But the most important point Myers raises has to do with the failure of the critical establishment. How can one explain reviewers gushing over trash it's hard to believe they've even read? Why do literary awards so often go to pretentious pulp? What this program of misinformation leads to is the state of affairs I began this essay by describing: the confused response of a public, not ignorant, but made to feel unsure of itself in the face of such propaganda. Why, aside from the vagaries of celebrity, should any reader be expected to take David Eggers seriously? Or Zadie Smith? Or Michael Chabon? And yet by all accounts these three are about to duly become our new literary lions, a group of authors that even reviewers will soon be afraid to criticize, if they aren't already. 

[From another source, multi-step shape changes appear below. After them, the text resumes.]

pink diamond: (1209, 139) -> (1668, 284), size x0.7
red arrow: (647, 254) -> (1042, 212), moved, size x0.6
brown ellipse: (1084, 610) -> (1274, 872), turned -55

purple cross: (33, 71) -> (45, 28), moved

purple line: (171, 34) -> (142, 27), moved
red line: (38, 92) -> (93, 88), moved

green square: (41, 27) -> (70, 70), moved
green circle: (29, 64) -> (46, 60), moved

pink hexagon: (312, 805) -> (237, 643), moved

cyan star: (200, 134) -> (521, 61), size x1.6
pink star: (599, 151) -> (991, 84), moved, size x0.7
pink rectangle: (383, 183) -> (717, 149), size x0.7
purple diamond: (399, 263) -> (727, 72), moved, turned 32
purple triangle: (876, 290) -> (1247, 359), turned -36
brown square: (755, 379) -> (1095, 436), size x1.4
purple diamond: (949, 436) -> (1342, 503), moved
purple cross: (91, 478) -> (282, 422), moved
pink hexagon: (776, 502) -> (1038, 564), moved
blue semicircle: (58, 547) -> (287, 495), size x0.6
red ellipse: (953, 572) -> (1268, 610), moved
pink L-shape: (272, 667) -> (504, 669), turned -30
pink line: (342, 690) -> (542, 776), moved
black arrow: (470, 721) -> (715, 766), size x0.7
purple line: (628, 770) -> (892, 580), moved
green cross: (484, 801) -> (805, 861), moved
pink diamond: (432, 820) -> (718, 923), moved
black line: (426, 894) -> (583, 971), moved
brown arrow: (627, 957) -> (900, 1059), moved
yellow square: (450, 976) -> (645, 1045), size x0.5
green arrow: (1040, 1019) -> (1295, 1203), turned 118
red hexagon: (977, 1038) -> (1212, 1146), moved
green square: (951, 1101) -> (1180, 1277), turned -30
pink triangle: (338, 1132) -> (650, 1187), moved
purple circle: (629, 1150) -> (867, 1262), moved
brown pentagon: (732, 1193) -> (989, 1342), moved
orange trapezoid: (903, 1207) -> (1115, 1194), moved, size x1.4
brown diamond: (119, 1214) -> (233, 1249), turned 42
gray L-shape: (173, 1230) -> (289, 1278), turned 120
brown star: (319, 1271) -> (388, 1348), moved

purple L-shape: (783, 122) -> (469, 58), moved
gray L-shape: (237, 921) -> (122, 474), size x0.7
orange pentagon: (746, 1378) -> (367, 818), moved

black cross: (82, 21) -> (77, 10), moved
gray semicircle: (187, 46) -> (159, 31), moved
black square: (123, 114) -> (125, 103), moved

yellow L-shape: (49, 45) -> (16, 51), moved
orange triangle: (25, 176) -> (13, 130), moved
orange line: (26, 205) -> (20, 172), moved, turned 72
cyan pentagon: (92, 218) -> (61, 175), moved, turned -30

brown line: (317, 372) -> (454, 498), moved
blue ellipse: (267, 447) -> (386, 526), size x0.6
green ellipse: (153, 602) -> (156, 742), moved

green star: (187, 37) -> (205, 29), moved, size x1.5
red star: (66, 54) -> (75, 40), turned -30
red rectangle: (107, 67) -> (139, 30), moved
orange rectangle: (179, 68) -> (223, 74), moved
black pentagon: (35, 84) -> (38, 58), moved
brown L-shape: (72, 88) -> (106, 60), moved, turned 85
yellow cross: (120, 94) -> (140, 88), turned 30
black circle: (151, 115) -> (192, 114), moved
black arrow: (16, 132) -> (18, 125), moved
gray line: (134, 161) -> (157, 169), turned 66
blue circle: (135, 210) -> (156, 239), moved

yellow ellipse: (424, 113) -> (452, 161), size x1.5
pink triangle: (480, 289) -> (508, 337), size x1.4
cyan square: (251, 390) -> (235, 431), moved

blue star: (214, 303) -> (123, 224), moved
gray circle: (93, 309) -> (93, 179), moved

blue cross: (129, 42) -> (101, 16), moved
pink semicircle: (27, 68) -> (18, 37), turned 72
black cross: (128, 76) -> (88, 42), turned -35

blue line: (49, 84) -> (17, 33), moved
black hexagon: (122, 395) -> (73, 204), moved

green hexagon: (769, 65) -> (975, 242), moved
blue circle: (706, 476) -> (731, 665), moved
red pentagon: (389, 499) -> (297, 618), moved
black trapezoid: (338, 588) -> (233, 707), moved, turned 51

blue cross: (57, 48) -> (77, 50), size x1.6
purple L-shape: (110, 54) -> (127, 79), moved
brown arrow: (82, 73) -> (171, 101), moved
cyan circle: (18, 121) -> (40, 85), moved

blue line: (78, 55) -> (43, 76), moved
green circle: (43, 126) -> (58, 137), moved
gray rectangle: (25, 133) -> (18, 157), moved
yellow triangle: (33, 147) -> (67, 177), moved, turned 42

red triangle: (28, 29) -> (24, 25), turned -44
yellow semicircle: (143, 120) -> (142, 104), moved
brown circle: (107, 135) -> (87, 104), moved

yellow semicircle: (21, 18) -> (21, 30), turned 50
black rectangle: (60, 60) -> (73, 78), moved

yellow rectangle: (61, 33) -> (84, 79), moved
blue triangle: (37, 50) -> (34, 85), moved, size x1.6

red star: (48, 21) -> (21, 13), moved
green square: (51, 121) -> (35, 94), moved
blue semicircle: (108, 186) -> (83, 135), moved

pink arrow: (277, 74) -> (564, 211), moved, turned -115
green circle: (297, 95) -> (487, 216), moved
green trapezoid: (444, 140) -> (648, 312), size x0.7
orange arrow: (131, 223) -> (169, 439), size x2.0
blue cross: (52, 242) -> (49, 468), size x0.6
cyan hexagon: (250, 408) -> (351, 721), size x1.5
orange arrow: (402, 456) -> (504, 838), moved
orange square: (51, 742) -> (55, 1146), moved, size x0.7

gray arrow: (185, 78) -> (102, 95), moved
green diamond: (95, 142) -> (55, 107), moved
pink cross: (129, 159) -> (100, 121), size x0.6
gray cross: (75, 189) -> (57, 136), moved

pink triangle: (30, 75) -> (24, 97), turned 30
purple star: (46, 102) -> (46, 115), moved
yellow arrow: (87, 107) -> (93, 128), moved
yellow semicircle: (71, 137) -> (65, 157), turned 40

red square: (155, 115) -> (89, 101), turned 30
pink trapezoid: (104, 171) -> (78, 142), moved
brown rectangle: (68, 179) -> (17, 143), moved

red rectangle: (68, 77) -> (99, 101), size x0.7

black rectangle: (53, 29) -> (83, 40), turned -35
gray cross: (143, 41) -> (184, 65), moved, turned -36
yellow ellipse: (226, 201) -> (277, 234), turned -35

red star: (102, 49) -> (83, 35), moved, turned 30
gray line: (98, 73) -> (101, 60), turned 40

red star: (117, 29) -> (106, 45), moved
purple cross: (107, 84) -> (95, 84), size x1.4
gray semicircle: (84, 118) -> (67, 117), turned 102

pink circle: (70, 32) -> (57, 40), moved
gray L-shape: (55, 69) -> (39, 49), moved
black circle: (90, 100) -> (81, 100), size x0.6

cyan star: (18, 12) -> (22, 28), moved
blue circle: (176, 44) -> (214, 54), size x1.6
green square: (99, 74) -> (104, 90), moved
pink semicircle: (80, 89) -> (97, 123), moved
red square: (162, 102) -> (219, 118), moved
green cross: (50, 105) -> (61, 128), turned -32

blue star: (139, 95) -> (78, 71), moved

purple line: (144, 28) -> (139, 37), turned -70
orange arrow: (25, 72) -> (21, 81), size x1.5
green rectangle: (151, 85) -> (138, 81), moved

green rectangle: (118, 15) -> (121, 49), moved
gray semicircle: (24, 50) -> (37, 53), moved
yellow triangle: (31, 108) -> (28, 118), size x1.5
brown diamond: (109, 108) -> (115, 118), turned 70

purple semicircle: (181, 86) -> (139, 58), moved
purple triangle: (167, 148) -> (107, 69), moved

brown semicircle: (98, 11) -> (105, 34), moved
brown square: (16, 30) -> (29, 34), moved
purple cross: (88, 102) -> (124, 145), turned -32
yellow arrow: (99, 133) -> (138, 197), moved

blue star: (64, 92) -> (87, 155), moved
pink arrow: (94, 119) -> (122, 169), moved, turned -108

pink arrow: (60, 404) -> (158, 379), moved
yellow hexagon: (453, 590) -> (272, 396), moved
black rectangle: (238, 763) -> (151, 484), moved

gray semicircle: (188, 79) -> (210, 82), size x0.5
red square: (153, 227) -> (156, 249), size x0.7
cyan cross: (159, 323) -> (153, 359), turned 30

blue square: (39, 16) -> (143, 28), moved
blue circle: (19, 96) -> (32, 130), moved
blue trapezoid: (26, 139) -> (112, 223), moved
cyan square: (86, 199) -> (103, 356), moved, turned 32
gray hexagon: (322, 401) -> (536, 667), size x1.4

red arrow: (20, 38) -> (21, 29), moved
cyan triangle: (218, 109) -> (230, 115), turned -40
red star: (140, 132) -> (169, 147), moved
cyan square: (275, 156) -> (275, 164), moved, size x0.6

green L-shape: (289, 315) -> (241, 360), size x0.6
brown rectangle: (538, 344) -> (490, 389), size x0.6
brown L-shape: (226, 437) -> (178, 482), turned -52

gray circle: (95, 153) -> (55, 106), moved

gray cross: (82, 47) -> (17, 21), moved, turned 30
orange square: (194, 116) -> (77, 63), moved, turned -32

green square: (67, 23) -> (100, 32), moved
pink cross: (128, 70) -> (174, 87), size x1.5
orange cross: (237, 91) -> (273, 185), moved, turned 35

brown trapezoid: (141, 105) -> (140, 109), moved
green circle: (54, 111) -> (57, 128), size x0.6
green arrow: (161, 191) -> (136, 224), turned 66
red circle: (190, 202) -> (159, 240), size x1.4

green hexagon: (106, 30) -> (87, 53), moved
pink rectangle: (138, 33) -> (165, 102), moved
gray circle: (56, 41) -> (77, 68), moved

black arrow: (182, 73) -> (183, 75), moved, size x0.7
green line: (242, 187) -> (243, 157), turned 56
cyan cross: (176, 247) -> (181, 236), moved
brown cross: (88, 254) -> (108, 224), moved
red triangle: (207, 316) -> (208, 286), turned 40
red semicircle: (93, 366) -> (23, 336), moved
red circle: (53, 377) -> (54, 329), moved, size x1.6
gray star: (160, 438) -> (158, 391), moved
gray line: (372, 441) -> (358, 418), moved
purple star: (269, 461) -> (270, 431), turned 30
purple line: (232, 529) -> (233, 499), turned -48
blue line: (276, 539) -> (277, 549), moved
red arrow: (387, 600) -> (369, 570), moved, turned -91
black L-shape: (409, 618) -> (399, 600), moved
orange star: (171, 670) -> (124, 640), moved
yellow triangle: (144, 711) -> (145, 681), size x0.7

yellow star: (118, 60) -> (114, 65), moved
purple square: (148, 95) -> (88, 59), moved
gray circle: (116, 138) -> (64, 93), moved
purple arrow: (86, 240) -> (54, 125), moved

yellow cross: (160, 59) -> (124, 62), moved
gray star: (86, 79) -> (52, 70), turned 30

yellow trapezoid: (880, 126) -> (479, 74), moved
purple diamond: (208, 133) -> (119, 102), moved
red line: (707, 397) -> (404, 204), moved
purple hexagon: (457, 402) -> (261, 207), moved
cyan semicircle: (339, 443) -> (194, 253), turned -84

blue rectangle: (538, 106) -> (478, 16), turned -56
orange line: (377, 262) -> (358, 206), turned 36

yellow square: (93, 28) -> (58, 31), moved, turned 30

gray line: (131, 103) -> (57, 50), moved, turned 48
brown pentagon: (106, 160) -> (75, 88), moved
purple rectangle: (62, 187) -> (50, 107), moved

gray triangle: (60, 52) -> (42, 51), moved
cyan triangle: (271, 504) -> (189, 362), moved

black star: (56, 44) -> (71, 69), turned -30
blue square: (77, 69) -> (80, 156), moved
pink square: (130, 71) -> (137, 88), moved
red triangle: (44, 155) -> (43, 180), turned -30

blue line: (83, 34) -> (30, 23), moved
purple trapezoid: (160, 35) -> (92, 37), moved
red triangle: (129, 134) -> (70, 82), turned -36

Canadian readers will be familiar with the kind of fuss Myers's manifesto has raised. In 1997 Philip Marchand wrote an article for Saturday Night titled "What I Really Think" in which he criticized Canada's leading literary figures for many of the same sins Myers catalogues, including their verbose pomposity. In the title given the Marchand piece - and the headline it received on the front of the magazine: "What a prominent critic honestly thinks" - we get a hint of the real problem. Is it now taken for granted that reviewers don't tell us what they really, honestly think? That the reputations of many of our most critically respected novelists border on the fraudulent is something I very much believe, but who is responsible for that? The authors? Or the tailors of the Emperor's new clothes? The crowd in that story was neither ignorant nor gullible. They knew they were looking at a flabby naked monarch on parade. It's just that he was, after all, the King.